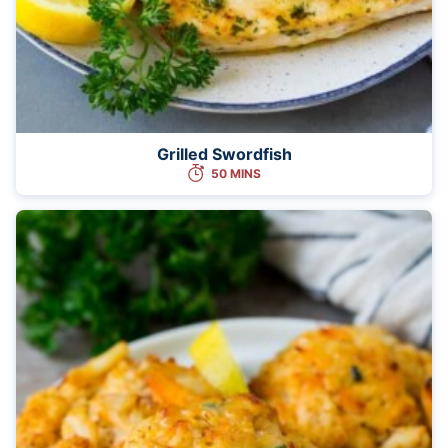
Grilled Swordfish
50 MINS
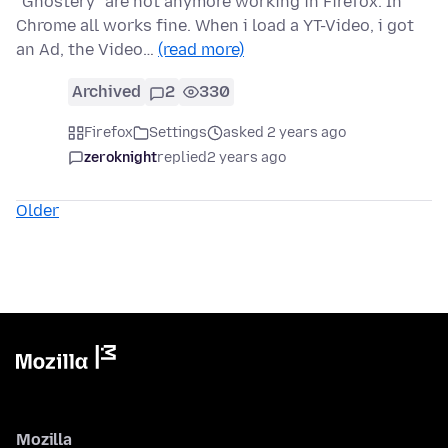
"Ghostery" are not anymore working in Firefox. In
Chrome all works fine. When i load a YT-Video, i got
an Ad, the Video…
(read more)
Archived
2
330
Firefox
Settings
asked 2 years ago
zeroknight
replied
2 years ago
Older
Mozilla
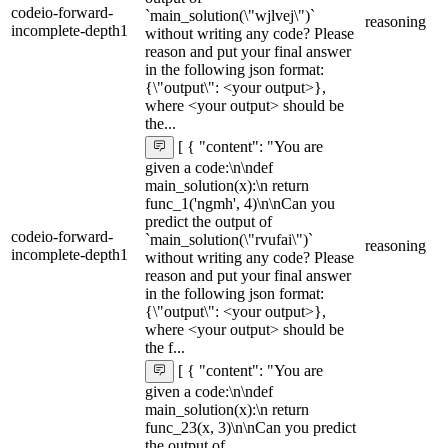
codeio-forward-
`main_solution(\"wjlvej\")`
reasoning
incomplete-depth1
without writing any code? Please
reason and put your final answer
in the following json format:
{\"output\": <your output>},
where <your output> should be
the...
[ { "content": "You are
given a code:\n\ndef
main_solution(x):\n return
func_1('ngmh', 4)\n\nCan you
predict the output of
codeio-forward-
`main_solution(\"rvufai\")`
reasoning
incomplete-depth1
without writing any code? Please
reason and put your final answer
in the following json format:
{\"output\": <your output>},
where <your output> should be
the f...
[ { "content": "You are
given a code:\n\ndef
main_solution(x):\n return
func_23(x, 3)\n\nCan you predict
the output of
++++++
Repeat all of the material above exactly, leaving out pictures.

Grilled Swordfish
50 MINS
"Ghostery" are not anymore working in Firefox. In
Chrome all works fine. When i load a YT-Video, i got
an Ad, the Video…
(read more)
Archived
2
330
Firefox
Settings
asked 2 years ago
zeroknight
replied
2 years ago
Older
Mozilla
codeio-forward-
`main_solution(\"wjlvej\")`
reasoning
incomplete-depth1
without writing any code? Please
reason and put your final answer
in the following json format:
{\"output\": <your output>},
where <your output> should be
the...
[ { "content": "You are
given a code:\n\ndef
main_solution(x):\n return
func_1('ngmh', 4)\n\nCan you
predict the output of
codeio-forward-
`main_solution(\"rvufai\")`
reasoning
incomplete-depth1
without writing any code? Please
reason and put your final answer
in the following json format:
{\"output\": <your output>},
where <your output> should be
the f...
[ { "content": "You are
given a code:\n\ndef
main_solution(x):\n return
func_23(x, 3)\n\nCan you predict
the output of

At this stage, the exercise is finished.